Lands Authority clients’ data was meant to be moved to secure Malta Information Technology Agency servers but the migration had not happened when a basic security flaw was flagged last month, Times of Malta has learnt.

The Times of Malta and Shift News reported last month that personal data was searchable online because of a basic security flaw in the government entity’s website design. IT experts did not exclude the possibility that the flaw had likely already been there when the Lands Department successor was set up last year.

Over 10 gigabytes of data, including ID cards, passports and e-mail correspondence, was made available to anyone carrying out a simple Google search. The data protection watchdog is investigating the breach and the lands regulator website has been offline for a month.

A source familiar with the Lands Authority said the decision to use servers hosted by third parties was made to expedite the setting up of the website last year. The intention was to migrate the data to secure MITA servers, as per normal government practices.

Contacted by Times of Malta, a spokesman for the authority refused to say why the migration never took place, citing ongoing investigations by the data protection watchdog.

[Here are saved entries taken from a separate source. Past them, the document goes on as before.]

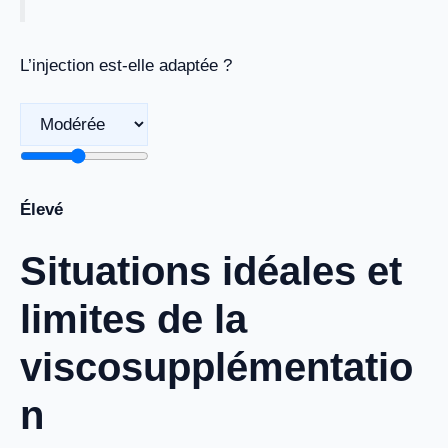
L’injection est-elle adaptée ?
Élevé
Situations idéales et
limites de la
viscosupplémentatio
n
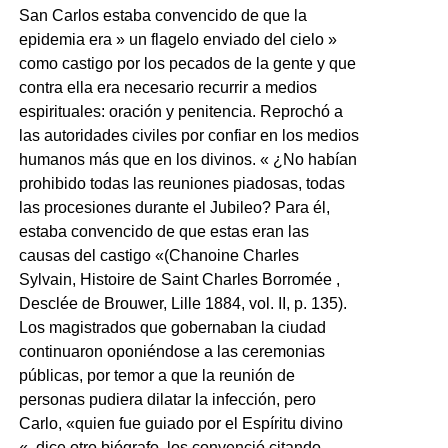
San Carlos estaba convencido de que la
epidemia era » un flagelo enviado del cielo »
como castigo por los pecados de la gente y que
contra ella era necesario recurrir a medios
espirituales: oración y penitencia. Reprochó a
las autoridades civiles por confiar en los medios
humanos más que en los divinos. « ¿No habían
prohibido todas las reuniones piadosas, todas
las procesiones durante el Jubileo? Para él,
estaba convencido de que estas eran las
causas del castigo «(Chanoine Charles
Sylvain, Histoire de Saint Charles Borromée ,
Desclée de Brouwer, Lille 1884, vol. II, p. 135).
Los magistrados que gobernaban la ciudad
continuaron oponiéndose a las ceremonias
públicas, por temor a que la reunión de
personas pudiera dilatar la infección, pero
Carlo, «quien fue guiado por el Espíritu divino
«, dice otro biógrafo, los convenció citando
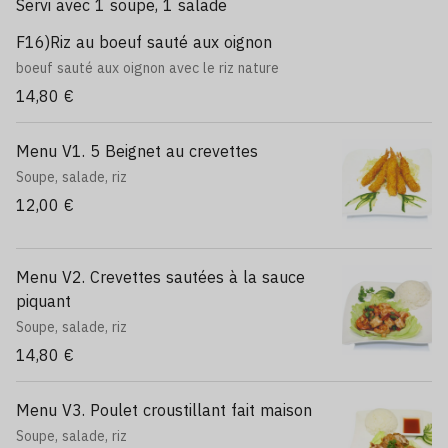
Servi avec 1 soupe, 1 salade
F16)Riz au boeuf sauté aux oignon
boeuf sauté aux oignon avec le riz nature
14,80 €
Menu V1. 5 Beignet au crevettes
Soupe, salade, riz
12,00 €
Menu V2. Crevettes sautées à la sauce
piquant
Soupe, salade, riz
14,80 €
Menu V3. Poulet croustillant fait maison
Soupe, salade, riz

Website developers point fingers at Lands Authority

Asked about the planned migration, Nationalist MP Ryan Callus, who sits on the Lands Authority board, said they had been informed about the intention to transfer the data to MITA servers. He said he did not know whether the transfer had eventually been completed before or after the breach, adding he had not been involved in the initial decision to use a third-party service for data storage.

Website developers who designed the website have pointed their fingers at the Lands Authority over the security flaw

Webee Ltd, who also designed the Labour Party’s website, said last month it did not write or design the business application code that was subject to the breach. The company had told The Sunday Times of Malta it only designed the front-end of the website, which was launched last year. 

“From there on, any further software development on either the website or the business application was not under Webee Ltd’s control and was designed by the Lands Authority’s internal software development team,” the company said.

All the work Webee Ltd delivered to the Lands Authority was secure and did not expose any data, the company insisted.